In [1]:
import os, time, copy
import numpy as np
import matplotlib.pyplot as plt
from sklearn.metrics import confusion_matrix
from sklearn.preprocessing import normalize
from scipy.optimize import brentq
from scipy.stats import binom
from tqdm import tqdm

In [2]:
# Get data 2006-2014 from the following link: https://darchive.mblwhoilibrary.org/handle/1912/7341
# Unzip and merge the datasets in the following directory
calib_data = np.load('../calib-outputs.npz')
test_data = np.load('../test-outputs.npz')
calib_preds = calib_data['preds'].astype(int)
calib_labels = calib_data['labels'].astype(int)
test_preds = test_data['preds'].astype(int)
test_labels = test_data['labels'].astype(int)
classes = np.load('../classes.npy')
num_classes = classes.shape[0]

plankton_classes = np.isin(classes,['mix','mix_elongated','detritus','bad', 'bead', 'bubble', 'other_interaction', 'pollen', 'spore'],invert=True)
plankton_classes_list = np.where(plankton_classes)[0]

true_count = np.isin(test_labels, plankton_classes_list).sum()
uncorrected_est = np.isin(test_preds, plankton_classes_list).sum()
print((test_labels == test_preds).astype(float).mean())

0.9334570326711781


In [3]:
# Look at the unique classes 
calib_uq, calib_uq_counts = np.unique(calib_labels, return_counts=True)
calib_uq_freq = calib_uq_counts/calib_uq_counts.sum()
calib_uq_sort = np.argsort(calib_uq_freq)[::-1]
calib_uq_freq = calib_uq_freq[calib_uq_sort]; calib_uq = calib_uq[calib_uq_sort];
calib_uq_cumsum = np.cumsum(calib_uq_freq)

In [4]:
# Problem setup
alpha = 0.1
delta_1 = 0.1-1e-2
delta_2 = 1e-2
K = 3
nu = plankton_classes.astype(int)
nu_trunc = nu[calib_uq]
calib_uq = calib_uq[:K]
print(classes[calib_uq])

['mix' 'detritus' 'Leptocylindrus']


In [5]:
# Construct the confusion matrix
n = calib_preds.shape[0]
N = test_preds.shape[0]

C = np.zeros((num_classes,num_classes)).astype(int)
for j in range(num_classes):
    for l in range(num_classes):
        C[j,l] = ((calib_preds == j) & (calib_labels == l)).sum()

In [6]:
# Construct Ahat
Ahat = C[:,calib_uq][calib_uq,:]
Ahat = Ahat / Ahat.sum(axis=0)
Ahatinv = np.linalg.inv(Ahat)
print(np.array_str(Ahat, precision=3))
print(np.array_str(Ahatinv, precision=3))

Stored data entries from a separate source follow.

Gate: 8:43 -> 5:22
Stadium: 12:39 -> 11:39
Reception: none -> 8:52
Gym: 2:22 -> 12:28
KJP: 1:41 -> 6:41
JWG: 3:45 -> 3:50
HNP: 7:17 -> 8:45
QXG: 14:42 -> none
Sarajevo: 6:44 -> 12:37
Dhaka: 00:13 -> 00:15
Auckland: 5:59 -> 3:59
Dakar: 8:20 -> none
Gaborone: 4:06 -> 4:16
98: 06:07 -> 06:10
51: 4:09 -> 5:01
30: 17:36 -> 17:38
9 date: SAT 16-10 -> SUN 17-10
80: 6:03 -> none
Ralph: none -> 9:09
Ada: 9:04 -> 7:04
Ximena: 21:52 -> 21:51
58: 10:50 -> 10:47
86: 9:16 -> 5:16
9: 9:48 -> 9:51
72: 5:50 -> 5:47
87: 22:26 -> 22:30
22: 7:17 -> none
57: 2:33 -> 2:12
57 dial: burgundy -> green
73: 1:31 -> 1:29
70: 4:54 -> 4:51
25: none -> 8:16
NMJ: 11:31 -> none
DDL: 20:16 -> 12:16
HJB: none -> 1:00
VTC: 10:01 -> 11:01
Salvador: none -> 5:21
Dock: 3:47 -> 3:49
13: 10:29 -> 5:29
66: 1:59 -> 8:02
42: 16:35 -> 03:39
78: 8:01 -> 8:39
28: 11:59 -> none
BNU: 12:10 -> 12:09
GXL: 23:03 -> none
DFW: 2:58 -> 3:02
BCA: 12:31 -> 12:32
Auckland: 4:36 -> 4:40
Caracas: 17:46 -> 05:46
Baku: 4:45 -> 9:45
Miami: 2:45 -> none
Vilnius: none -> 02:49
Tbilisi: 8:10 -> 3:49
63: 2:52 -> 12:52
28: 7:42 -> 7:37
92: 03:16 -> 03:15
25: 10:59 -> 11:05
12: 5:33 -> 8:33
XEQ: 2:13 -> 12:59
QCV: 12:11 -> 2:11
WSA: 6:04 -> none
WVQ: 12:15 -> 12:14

[[9.781e-01 7.389e-02 5.638e-03]
 [2.194e-02 9.258e-01 2.737e-02]
 [3.318e-06 3.563e-04 9.670e-01]]
[[ 1.024e+00 -8.175e-02 -3.658e-03]
 [-2.428e-02  1.082e+00 -3.049e-02]
 [ 5.430e-06 -3.984e-04  1.034e+00]]


In [8]:
# Construct the point estimate
target_uq, target_uq_counts = np.unique(test_preds, return_counts=True)
target_uq_freq = target_uq_counts/target_uq_counts.sum()
target_uq_sort = np.argsort(target_uq_freq)[::-1]
target_uq_freq = target_uq_freq[target_uq_sort]; target_uq = target_uq[target_uq_sort];
target_uq = target_uq[:K]
qfhat = target_uq_freq[:K]
nu1 = nu_trunc[:K]
nu2 = nu_trunc[K:]
print(qfhat)
print(Ahatinv@qfhat)
print(nu1@Ahatinv@qfhat)

[0.78815882 0.13339215 0.0110723 ]
[0.79634491 0.12487685 0.01140152]
0.011401518499597628


In [9]:
# Run MAI
nmin = int(calib_uq_freq[:K].min()*n)
point_estimate = nu1@Ahatinv@qfhat
term1 = np.abs(nu1@Ahatinv).sum()*np.sqrt(2/nmin*np.log(2*(K+1)/delta_1))
term2 = np.abs(nu1@Ahatinv).sum()*np.sqrt(2/N*np.log(2*(K+1)/delta_1))
term3_ub = nu1.max()*alpha
term3_lb = nu1.min()*alpha

qyhat_ub = np.minimum(point_estimate + term1 + term2 + term3_ub,1)
qyhat_lb = np.maximum(point_estimate - term1 - term2 - term3_lb,0)

count_plankton_lb = int(binom.ppf(delta_2, N, qyhat_lb))
count_plankton_ub = int(binom.ppf(1-delta_2, N, qyhat_ub))

print(term1)
print(term2)
print(term3_lb)

0.028894820879305373
0.005396558931344003
0.0


In [10]:
print(f"The rectified confidence interval for the number of plankton observed in 2014 is [{count_plankton_lb},{count_plankton_ub}] ([{100*qyhat_lb:.1f}%,{100*qyhat_ub:.1f}%]).")
print(f"The true number of plankton observed in 2014 was {true_count} ({true_count/N*100:.1f}%), which lies in the interval.")
print(f"The uncorrected estimate was {uncorrected_est} ({uncorrected_est/N*100:.1f}%).")
print(f"The corrected estimate was {int(N*point_estimate)} ({point_estimate*100:.1f}%).")

The rectified confidence interval for the number of plankton observed in 2014 is [0,48526] ([0.0%,14.6%]).
The true number of plankton observed in 2014 was 23538 (7.1%), which lies in the interval.
The uncorrected estimate was 22068 (6.7%).
The corrected estimate was 3760 (1.1%).